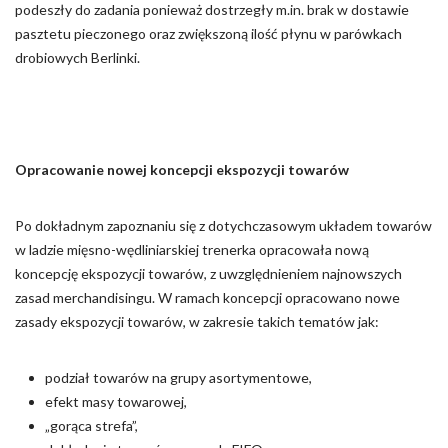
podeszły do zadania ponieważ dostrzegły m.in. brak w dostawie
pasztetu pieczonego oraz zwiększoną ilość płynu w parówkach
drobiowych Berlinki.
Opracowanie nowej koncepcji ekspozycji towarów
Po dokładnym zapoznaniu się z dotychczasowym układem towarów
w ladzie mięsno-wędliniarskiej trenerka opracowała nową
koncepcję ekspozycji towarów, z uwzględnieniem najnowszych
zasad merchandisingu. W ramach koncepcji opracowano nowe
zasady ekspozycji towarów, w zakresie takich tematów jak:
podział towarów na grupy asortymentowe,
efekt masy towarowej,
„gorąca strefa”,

══════════════════════════════

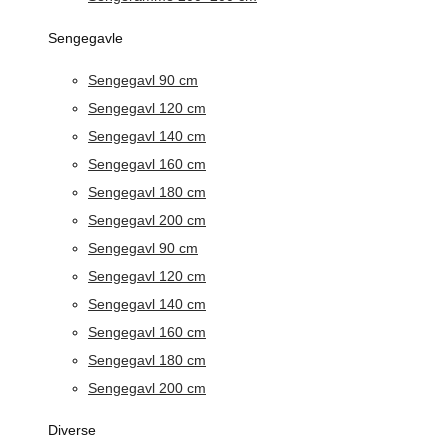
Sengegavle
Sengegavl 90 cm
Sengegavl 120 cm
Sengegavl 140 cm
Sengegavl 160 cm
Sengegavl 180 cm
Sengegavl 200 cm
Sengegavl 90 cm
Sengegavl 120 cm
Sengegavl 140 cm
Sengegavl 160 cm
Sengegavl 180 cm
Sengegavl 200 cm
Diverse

══════════════════════════════

= BRIEF =
Where in the entries above does the word "towarów" appear? Copy each line that has it.

= ANSWER BOX =
Opracowanie nowej koncepcji ekspozycji towarów
Po dokładnym zapoznaniu się z dotychczasowym układem towarów
koncepcję ekspozycji towarów, z uwzględnieniem najnowszych
zasady ekspozycji towarów, w zakresie takich tematów jak:
podział towarów na grupy asortymentowe,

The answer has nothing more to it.